TASK BRIEF: Whenever the word "avec" turns up in a line below, that line should be copied.

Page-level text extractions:
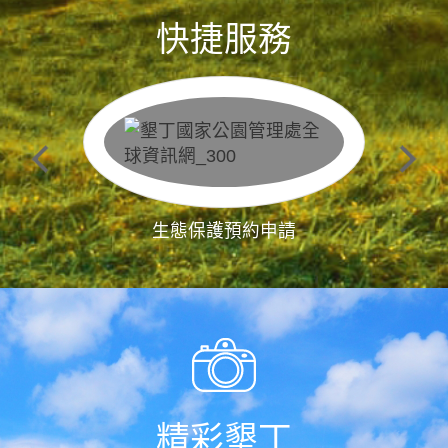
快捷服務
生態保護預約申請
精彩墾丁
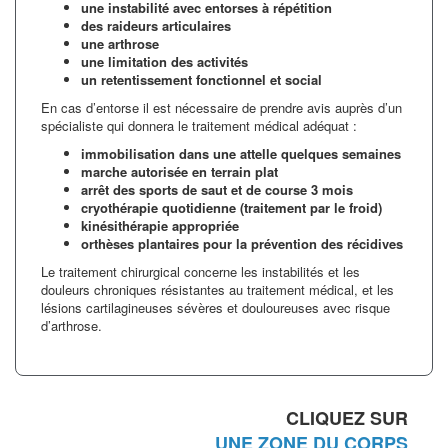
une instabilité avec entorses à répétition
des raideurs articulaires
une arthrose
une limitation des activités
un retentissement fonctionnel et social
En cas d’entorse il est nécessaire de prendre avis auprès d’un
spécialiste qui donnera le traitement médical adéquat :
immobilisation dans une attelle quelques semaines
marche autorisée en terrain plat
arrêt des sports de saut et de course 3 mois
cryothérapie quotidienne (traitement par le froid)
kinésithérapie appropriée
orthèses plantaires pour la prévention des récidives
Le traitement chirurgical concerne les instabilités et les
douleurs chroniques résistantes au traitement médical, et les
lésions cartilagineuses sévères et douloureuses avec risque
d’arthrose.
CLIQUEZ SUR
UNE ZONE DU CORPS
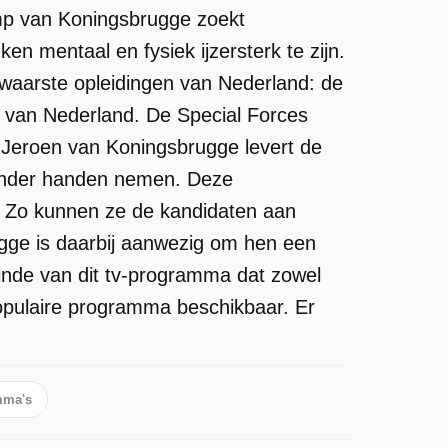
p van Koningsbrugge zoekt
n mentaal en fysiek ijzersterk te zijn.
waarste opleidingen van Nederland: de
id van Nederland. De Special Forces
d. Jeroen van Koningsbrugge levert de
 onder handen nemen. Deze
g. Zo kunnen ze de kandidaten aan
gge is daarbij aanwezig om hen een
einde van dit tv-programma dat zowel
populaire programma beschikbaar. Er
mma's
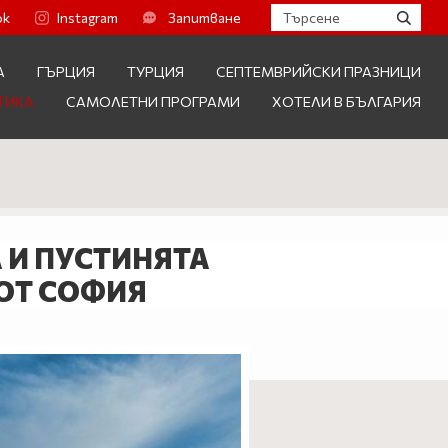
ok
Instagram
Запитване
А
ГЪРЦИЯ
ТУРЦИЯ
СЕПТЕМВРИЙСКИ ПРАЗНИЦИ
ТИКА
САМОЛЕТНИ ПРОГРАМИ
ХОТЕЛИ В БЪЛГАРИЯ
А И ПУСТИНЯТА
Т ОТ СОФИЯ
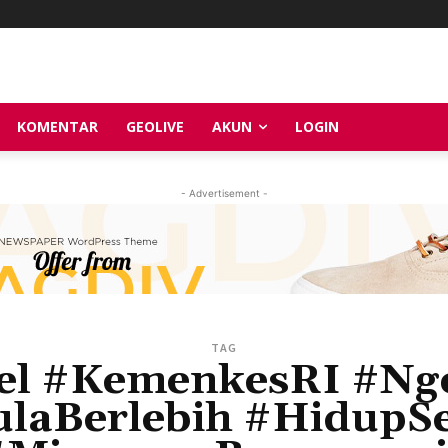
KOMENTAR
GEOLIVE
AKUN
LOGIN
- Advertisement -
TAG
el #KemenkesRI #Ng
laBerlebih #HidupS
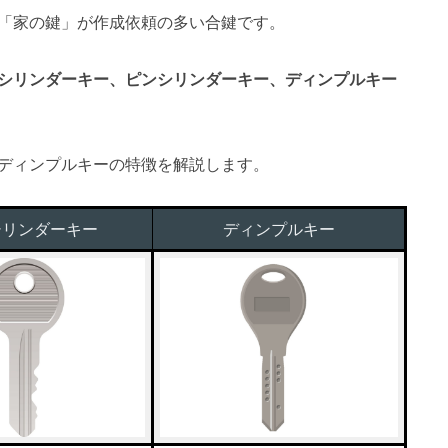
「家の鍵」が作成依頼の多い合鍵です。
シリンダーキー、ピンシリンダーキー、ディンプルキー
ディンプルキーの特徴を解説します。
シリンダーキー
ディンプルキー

...

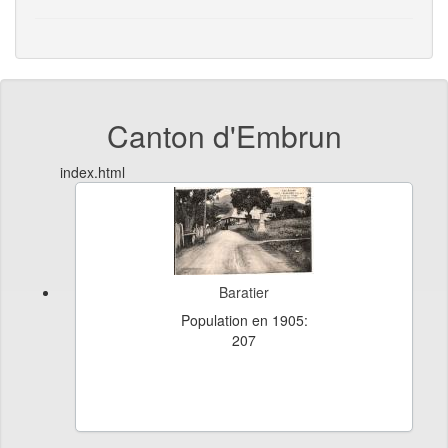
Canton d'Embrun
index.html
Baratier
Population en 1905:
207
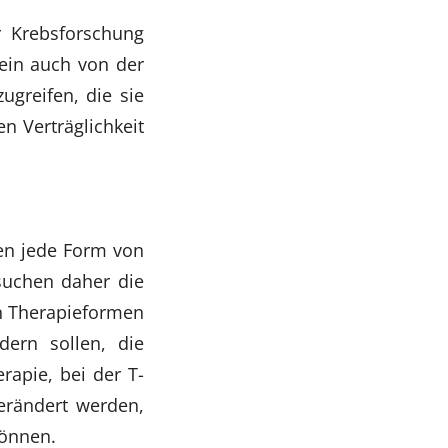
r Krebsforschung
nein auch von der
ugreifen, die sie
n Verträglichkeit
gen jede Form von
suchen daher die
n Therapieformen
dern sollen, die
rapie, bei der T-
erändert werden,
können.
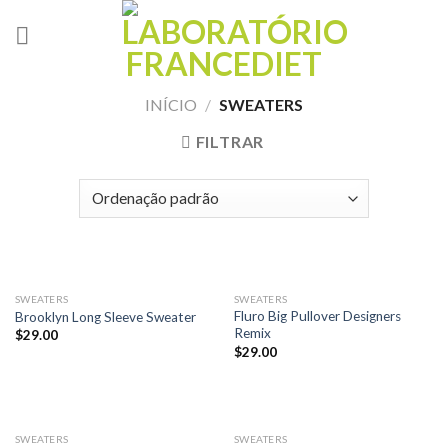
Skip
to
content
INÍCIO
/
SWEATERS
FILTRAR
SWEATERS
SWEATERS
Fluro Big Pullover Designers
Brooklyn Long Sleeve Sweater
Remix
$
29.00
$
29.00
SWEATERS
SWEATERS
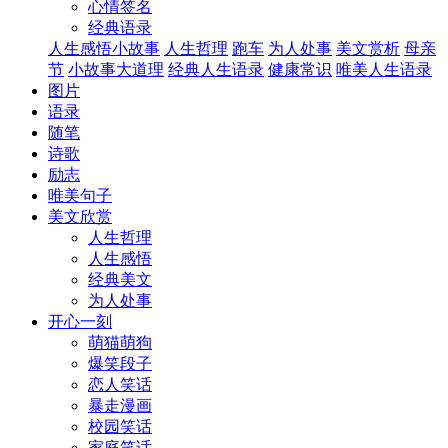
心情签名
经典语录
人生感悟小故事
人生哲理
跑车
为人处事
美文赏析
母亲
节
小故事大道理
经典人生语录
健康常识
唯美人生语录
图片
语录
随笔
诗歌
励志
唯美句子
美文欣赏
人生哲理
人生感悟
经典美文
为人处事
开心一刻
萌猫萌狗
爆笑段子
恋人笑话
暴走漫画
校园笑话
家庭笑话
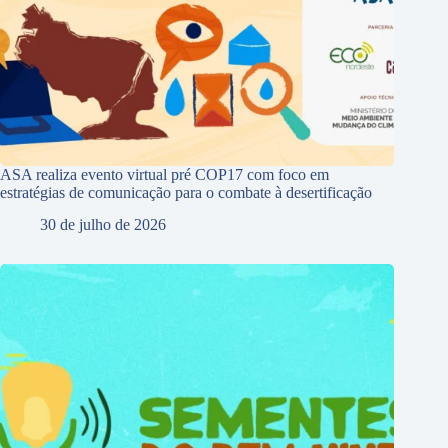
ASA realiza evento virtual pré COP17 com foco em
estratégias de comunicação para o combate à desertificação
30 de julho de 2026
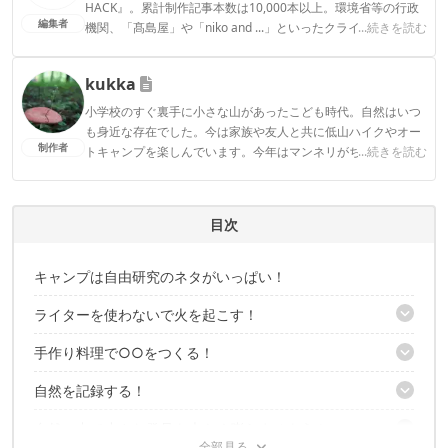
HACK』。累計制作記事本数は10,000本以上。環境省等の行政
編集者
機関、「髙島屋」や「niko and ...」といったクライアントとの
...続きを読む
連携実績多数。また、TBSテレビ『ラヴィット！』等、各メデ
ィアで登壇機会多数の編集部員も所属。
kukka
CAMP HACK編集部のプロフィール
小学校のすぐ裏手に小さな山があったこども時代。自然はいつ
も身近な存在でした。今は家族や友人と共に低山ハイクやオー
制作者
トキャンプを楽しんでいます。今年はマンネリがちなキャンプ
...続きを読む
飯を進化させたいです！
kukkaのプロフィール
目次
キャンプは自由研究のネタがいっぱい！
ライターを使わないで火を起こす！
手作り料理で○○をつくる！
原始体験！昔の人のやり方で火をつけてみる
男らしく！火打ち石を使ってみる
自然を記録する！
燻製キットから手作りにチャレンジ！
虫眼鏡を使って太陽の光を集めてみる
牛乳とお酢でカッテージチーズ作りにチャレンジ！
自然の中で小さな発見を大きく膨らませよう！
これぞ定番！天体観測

--

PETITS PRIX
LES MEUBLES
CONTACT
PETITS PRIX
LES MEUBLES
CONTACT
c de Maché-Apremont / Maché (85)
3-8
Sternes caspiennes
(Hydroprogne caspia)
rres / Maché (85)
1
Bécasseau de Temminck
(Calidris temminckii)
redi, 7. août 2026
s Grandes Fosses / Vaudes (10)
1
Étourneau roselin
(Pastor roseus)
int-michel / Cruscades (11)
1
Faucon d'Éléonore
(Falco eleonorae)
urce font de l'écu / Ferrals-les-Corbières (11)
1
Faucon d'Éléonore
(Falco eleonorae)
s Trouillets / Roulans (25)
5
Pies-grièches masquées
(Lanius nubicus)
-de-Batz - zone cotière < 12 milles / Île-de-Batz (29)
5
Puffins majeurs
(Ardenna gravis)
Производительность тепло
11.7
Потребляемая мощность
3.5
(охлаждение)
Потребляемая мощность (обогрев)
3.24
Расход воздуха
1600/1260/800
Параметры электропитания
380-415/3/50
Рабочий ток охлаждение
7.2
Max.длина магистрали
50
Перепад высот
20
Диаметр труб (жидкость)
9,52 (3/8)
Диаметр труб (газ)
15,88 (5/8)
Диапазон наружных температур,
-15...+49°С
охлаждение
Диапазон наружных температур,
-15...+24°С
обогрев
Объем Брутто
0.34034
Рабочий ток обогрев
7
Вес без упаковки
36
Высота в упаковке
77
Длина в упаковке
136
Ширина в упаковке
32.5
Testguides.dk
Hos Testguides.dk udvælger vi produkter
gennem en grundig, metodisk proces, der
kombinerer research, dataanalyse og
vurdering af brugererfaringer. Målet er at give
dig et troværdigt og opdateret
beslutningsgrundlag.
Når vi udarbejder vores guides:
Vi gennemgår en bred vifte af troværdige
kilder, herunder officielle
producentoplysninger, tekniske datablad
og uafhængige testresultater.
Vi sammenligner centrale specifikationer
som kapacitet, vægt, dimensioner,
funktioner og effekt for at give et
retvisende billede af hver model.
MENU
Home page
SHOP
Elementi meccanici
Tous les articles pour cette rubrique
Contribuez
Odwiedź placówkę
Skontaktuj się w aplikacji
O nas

EXPECTED ANSWER:
une instabilité avec entorses à répétition
lésions cartilagineuses sévères et douloureuses avec risque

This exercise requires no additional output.